Barcelona hat’s, Wien hat’s – jetzt ist Köln dran!

Vom Winzerveedel zum Superblock

In Barcelona heißen sie „Superblock“, in Wien „Supergrätzl“, in Berlin „Kiezblock“. Und in Köln? Denn auch in der Domstadt tut sich was – und Elkes Kollegin beim hyperlokalen Onlineformat „Meine Südstadt“ steckt mittendrin! Deshalb haben wir Bettina Brucker gebeten, über „ihr“ Winzerveedel zu berichten. Dieses hat sich aufgemacht, ein richtiger Superblock zu werden. Die Geschichte dazu hat Bettina aufgeschrieben.

Bettina Brucker organisiert den Superblock in Köln mit.

Was in Barcelona der Superblock, in Wien charmant als Supergrätzl, in Berlin Kiezblock und in Köln gerne schon mal als Superveedel bezeichnet wird, sind Wohngebiete, die verkehrsberuhigt sind, viel Grün aufweisen und eine hohe Aufenthaltsqualität haben. Hier können Fußgänger:innen auch nebeneinander auf den Gehwegen gehen oder Radfahrer:innen entspannt durch die Straßen cruisen. Es gibt Platz zum Spielen, sich Treffen, Verweilen. Es gibt Bänke. Schatten. Und ja, Lieferverkehr, Anwohner:innen, die aufs Auto angewiesen sind, die Müllabfuhr und Rettungsdienste können weiterhin rein- und rausfahren.

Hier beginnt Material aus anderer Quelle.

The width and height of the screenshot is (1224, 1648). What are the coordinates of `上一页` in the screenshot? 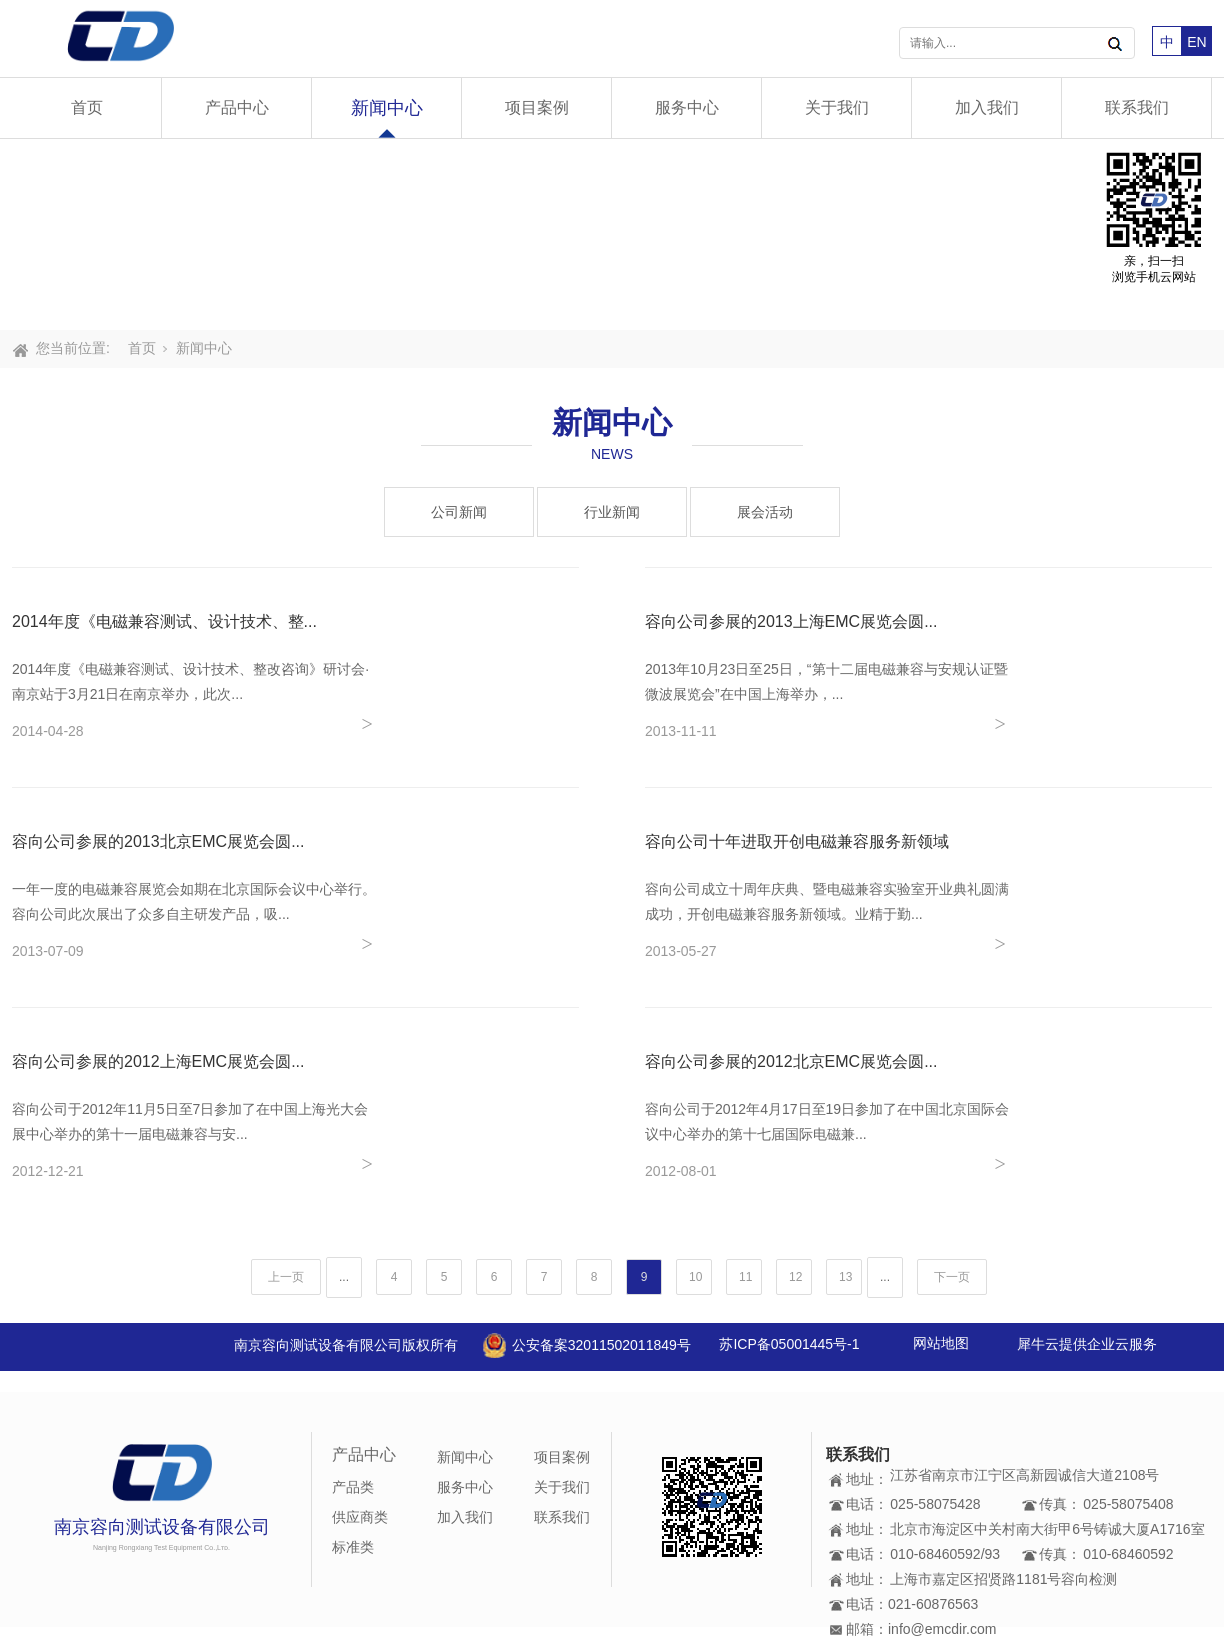 It's located at (286, 1277).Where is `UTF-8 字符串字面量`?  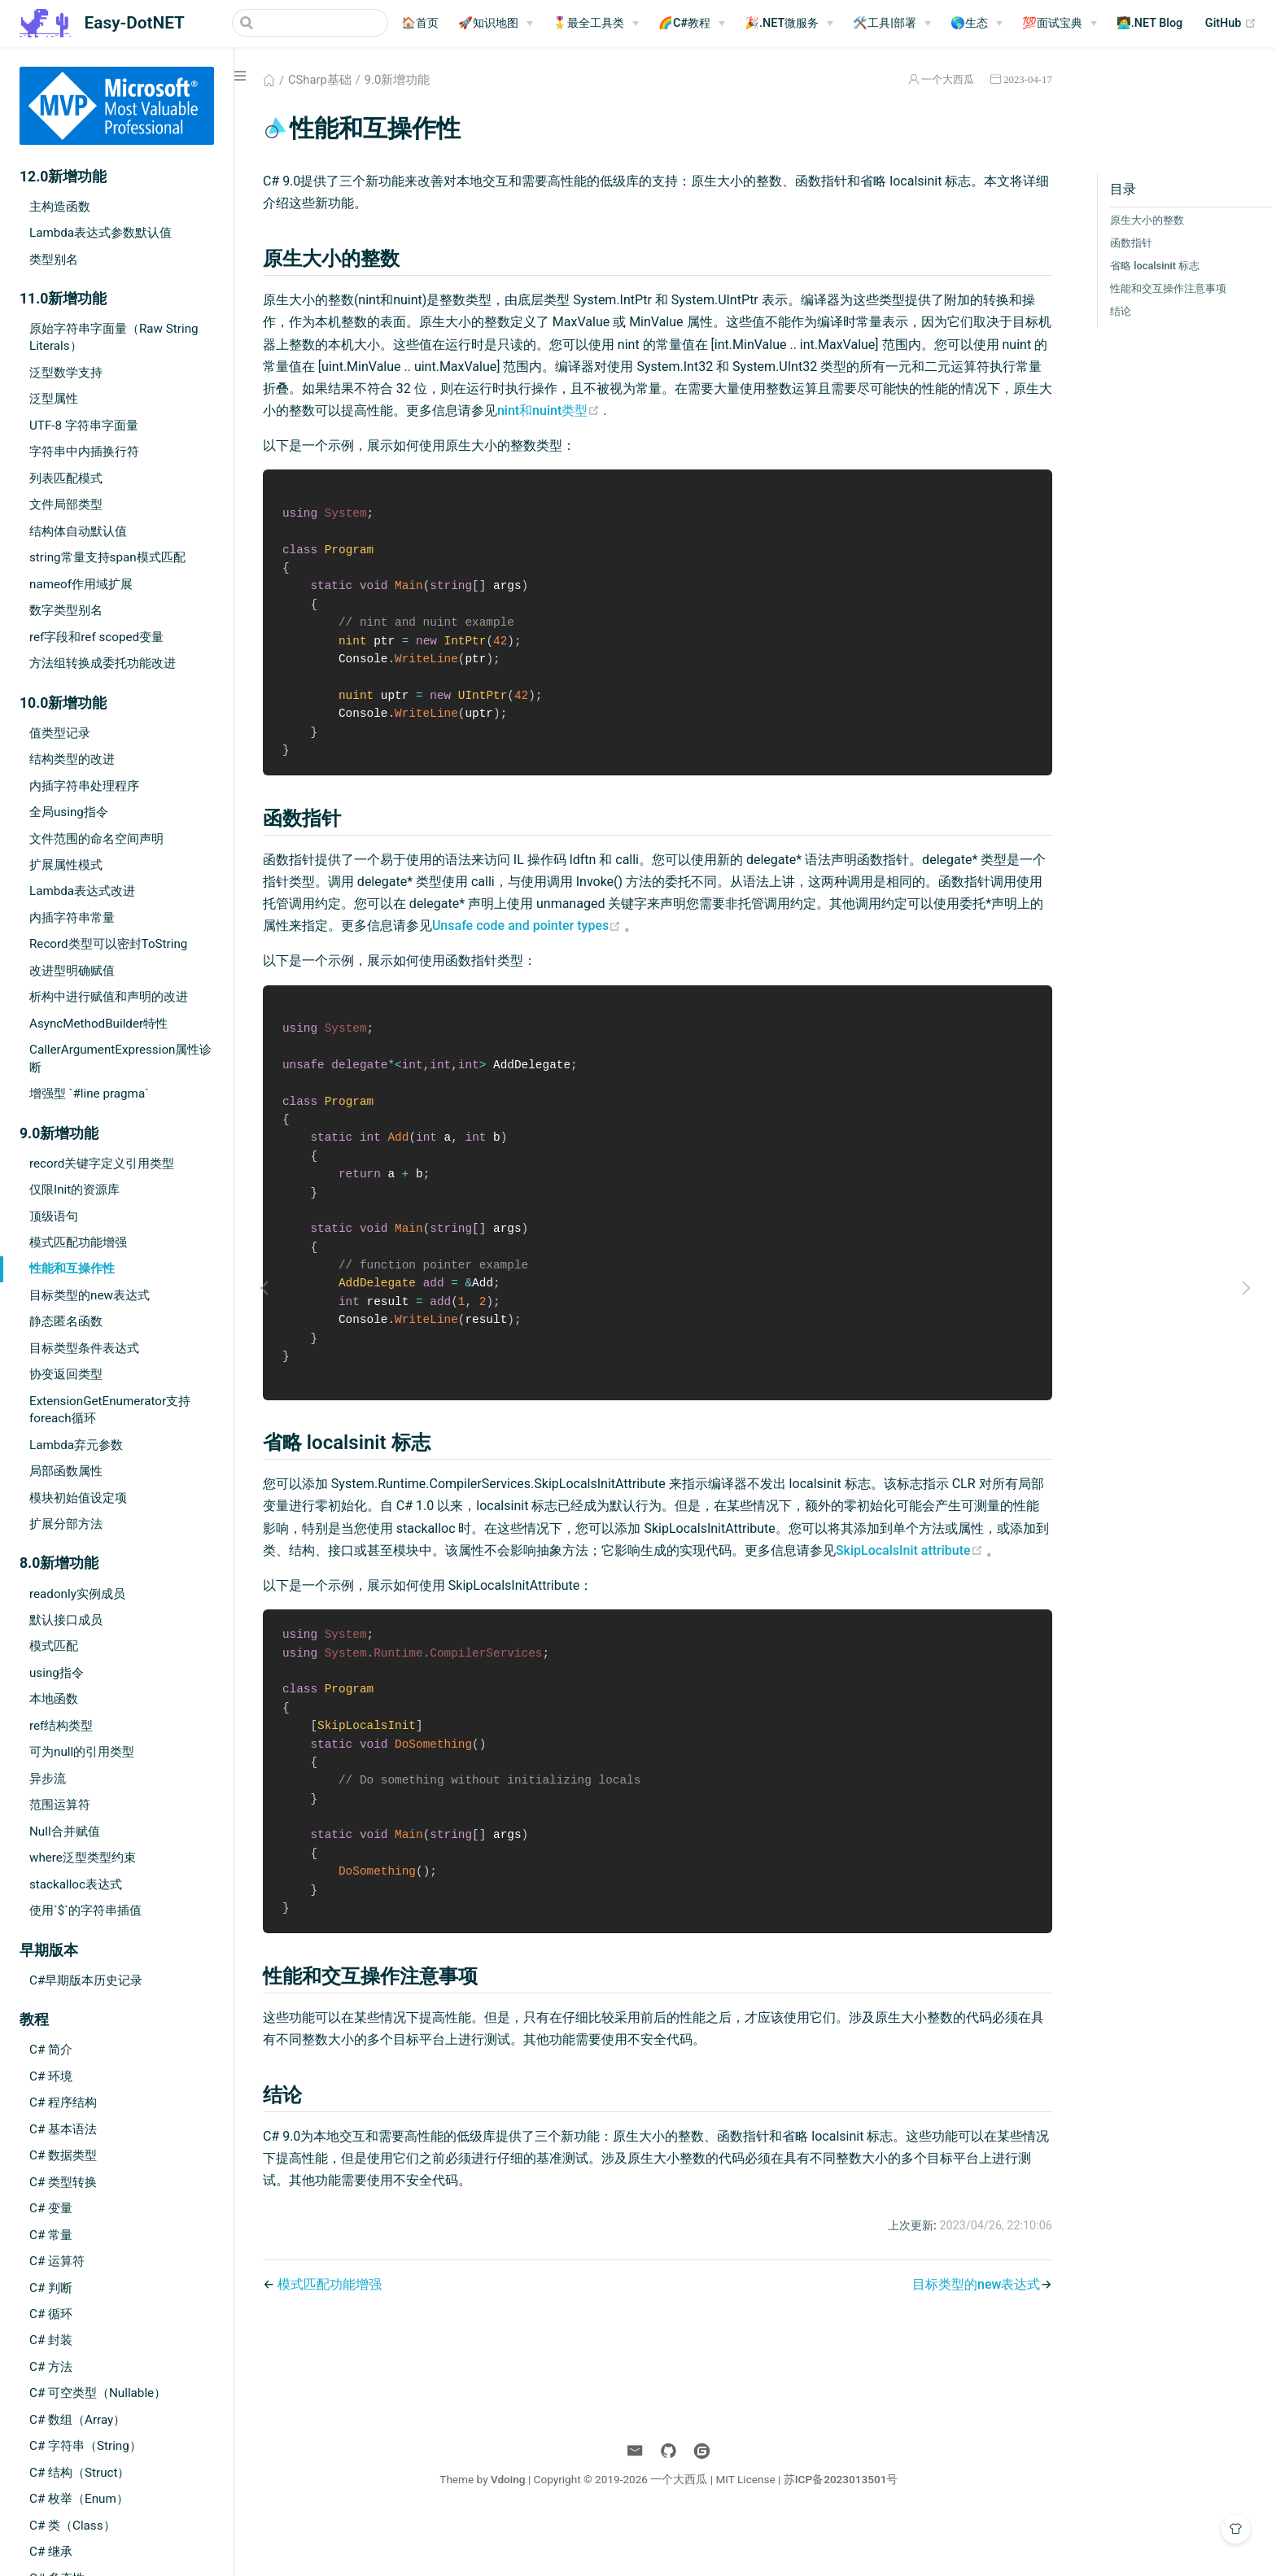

Offizielles Pilotprojekt der Stadt Köln

Den Stein ins Rollen brachte eine Gruppe aus Nachbar*innen, die 2021 an einem Workshop zur städtebaulichen Gestaltung mitgemacht haben. Sie sind am Thema drangeblieben, haben eine Umfrage in der Nachbarschaft durchgeführt, weitere Daten eingeholt und mit Sachverstand und viel Engagement eine Bürgereingabe geschrieben. Aus diesem Prozess entwickelte sich die Interessengemeinschaft (IG) Winzerveedel, zu der ich inzwischen auch gehöre.

2024 beschloss die Bezirksvertretung (BV) Innenstadt einstimmig, dass die Verwaltung aus dem Winzerveedel – das liegt zwischen Barbarossaplatz und Volksgarten einen Superblock machen soll. Inzwischen hat auch der Bürgerrat dieses Pilotprojekt befürwortet, das inzwischen von offizieller Seite der Stadt „Lebenswertes Winzerveedel – gut unterwegs, gerne da!“ heißt. Mehr darüber hier.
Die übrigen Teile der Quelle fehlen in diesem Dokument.